Le centre actuel de l’Ordre est Bradford, dans le Yorkshire.

(Revue Internationale des Sociétés Secrètes, no du 15 novembre 1912, pp. 1107-1108.)

Cet Ordre ne doit pas être confondu avec celui des Sept Frères (Sat Bhai), dont nous parlons ci-dessous, ni, malgré la ressemblance des noms, avec la F. T. L. (Fraternitas Thesauri Lucis, Fraternité du Trésor de Lumière), centre rosicrucien d’origine vraisemblablement américaine.

Les Sept Frères (Sat Bhai)

Cette Société fut introduite en Angleterre, vers 1875, par des officiers de l’armée des Indes. Elle emploie une série de titres, de mots de passe et de devises symboliques empruntées à la tradition et à la langue hindoues.

Le Secrétaire actuel pour Londres est le F/ A. Cadbury Jones, 8, Golden Square.

(Revue Internationale des Sociétés Secrètes, no du 15 novembre 1912, p. 1108.)

On trouve de curieux renseignements sur ce sujet dans le roman du F/ Rudyard Kipling intitulé Kim, qu’on peut regarder, pour une bonne partie, comme l’autobiographie de l’auteur dans la première partie de sa vie. Ce livre est fort intéressant à lire à ce point de vue, surtout quand on connaît quelque peu les événements auxquels il fait allusion.

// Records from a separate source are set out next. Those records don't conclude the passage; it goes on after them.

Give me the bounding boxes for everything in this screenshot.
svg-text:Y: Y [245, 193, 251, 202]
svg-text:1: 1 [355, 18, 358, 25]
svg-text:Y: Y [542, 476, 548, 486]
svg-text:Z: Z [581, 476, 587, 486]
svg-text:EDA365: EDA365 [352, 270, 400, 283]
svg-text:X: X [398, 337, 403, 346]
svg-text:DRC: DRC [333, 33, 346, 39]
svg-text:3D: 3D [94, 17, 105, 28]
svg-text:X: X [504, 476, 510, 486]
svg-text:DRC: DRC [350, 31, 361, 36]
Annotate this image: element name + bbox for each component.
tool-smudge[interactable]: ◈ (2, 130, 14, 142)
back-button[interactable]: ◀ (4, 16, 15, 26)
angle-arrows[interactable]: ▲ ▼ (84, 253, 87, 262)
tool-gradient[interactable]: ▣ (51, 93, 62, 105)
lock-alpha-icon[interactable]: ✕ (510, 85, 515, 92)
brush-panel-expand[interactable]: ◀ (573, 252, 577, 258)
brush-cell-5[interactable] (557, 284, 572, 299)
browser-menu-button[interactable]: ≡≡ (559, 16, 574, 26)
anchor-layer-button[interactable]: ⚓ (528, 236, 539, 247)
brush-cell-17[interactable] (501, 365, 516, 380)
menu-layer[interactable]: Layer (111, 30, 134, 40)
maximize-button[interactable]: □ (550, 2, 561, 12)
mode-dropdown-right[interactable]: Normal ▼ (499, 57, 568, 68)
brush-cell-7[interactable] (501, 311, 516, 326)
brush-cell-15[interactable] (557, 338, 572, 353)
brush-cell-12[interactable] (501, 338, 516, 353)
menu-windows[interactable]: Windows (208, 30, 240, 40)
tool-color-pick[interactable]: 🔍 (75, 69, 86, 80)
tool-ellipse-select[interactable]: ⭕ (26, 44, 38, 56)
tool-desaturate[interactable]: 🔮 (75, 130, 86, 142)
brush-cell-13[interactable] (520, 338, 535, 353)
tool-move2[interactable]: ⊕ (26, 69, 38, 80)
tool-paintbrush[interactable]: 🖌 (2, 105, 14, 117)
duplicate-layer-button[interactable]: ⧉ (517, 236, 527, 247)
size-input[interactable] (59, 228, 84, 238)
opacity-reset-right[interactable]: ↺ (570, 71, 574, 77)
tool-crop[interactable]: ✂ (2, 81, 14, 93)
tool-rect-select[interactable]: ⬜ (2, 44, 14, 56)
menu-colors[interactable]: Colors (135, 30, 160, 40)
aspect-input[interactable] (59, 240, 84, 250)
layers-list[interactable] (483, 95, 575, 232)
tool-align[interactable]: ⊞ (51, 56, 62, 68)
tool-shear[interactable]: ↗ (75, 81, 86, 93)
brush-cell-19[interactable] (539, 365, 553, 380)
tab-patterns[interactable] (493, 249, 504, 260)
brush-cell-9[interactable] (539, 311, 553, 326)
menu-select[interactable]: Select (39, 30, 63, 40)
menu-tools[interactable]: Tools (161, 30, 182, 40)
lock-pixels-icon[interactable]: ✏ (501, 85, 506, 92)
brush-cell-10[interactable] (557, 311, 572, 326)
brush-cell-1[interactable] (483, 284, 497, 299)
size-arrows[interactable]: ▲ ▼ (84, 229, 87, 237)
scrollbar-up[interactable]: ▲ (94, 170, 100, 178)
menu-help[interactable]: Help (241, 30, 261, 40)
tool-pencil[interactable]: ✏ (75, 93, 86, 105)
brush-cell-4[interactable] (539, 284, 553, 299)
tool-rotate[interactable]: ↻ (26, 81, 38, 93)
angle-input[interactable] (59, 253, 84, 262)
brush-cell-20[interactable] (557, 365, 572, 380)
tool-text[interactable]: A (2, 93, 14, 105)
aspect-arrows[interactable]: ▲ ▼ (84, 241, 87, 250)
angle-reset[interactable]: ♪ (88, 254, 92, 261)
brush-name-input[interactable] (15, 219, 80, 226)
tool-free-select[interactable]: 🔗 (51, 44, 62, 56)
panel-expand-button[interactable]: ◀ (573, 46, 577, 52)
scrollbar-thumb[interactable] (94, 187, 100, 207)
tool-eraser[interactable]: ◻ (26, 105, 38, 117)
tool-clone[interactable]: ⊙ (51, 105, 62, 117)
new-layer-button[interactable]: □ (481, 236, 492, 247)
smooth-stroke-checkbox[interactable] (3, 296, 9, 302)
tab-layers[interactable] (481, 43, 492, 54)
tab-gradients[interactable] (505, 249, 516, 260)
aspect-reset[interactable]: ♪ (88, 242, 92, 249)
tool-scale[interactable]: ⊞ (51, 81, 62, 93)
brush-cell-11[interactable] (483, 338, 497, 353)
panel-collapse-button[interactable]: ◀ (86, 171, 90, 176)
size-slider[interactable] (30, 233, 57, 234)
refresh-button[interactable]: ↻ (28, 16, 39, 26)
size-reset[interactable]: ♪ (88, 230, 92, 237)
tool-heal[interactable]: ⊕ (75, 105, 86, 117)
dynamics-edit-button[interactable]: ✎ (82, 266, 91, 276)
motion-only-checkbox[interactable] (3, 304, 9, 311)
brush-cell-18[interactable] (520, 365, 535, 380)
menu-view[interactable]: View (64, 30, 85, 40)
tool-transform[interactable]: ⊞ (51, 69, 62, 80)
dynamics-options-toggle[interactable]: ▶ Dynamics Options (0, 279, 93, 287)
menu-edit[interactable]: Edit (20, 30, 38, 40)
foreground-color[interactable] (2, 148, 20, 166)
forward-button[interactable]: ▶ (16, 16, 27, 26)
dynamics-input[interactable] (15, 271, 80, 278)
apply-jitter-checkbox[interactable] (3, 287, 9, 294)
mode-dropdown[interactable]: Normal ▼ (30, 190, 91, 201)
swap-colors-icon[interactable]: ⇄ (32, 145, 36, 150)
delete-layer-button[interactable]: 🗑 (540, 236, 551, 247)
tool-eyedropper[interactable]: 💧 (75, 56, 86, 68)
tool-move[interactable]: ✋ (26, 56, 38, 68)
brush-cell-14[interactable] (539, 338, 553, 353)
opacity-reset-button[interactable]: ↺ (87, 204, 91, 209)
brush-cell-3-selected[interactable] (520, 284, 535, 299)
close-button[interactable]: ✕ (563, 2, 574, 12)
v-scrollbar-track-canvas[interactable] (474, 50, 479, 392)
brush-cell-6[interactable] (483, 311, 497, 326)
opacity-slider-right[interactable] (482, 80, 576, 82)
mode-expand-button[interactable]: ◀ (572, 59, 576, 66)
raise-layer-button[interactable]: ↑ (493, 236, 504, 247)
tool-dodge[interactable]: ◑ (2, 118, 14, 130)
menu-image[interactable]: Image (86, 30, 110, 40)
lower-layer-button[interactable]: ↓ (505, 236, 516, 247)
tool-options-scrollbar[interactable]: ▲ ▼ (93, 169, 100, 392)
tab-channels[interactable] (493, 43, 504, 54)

Suivant ce que nous y voyons (p. 245 de la traduction française, édition du Mercure de France, 1907), l’ancienne société nommée Sat Bhai, et dont les membres s’appellent aussi Fils du Charme, est « hindi et tantric ». « On suppose dans le public que c’est une société éteinte, mais j’ai établi par des notes qu’elle est encore existante », dit Babu Hurree, qui ajoute aussitôt : « Vous comprenez que c’est tout de mon invention ». Ce qu’on comprend fort bien, en effet, c’est que, si même il existe encore des membres authentiques de l’ancienne société, ils ne peuvent avoir aucun rapport avec celle qui fut soi-disant reconstituée par des Anglais et des gens que nous qualifierons seulement d’« anglophiles », pour éviter de leur appliquer une épithète plus dure, et dont les pareils se trouvent aussi dans les rangs de la Société Théosophique. Nous signalons seulement, bien entendu, une certaine similitude entre les éléments dont se composent ces deux organisations, sans prétendre pour cela les rattacher l’une à l’autre par une filiation plus ou moins indirecte ; et pourtant, à l’examen de certains détails, en étudiant de plus près certains procédés et certaines manières d’agir qui se retrouvent toujours les mêmes, on serait presque tenté de croire à une origine commune.

Nous avons vu que c’est vers 1875, qui est également, on s’en souvient, la date de la fondation de la Société Théosophique, que le nouveau Sat Bhai fut introduit en Angleterre par des officiers de l’armée des Indes, parmi lesquels on devait vraisemblablement compter quelques-uns de ces « colonels sans régiment » (p. 158) qui rendent au gouvernement britannique des services si importants et si variés dans des emplois tels que ceux de chefs des services d’inspection ethnologique, topographique, etc., et aussi dans la Maçonnerie d’importation européenne (p. 152), où ils se rencontrent avec des FF/ Hindous tels que LL. AA. les Mahârâjas de Kapurthala et de Cooch-Behar(1), et que le F/ Durga Charan Banerjee, chef de la police indigène, qui fut, en 1910, Député Grand-Maître de la Grande Loge de District du Bengale.

[Portrait.] Le F/ S. A. Josatjit-Singh, Mahârâja de Kapurthala(2)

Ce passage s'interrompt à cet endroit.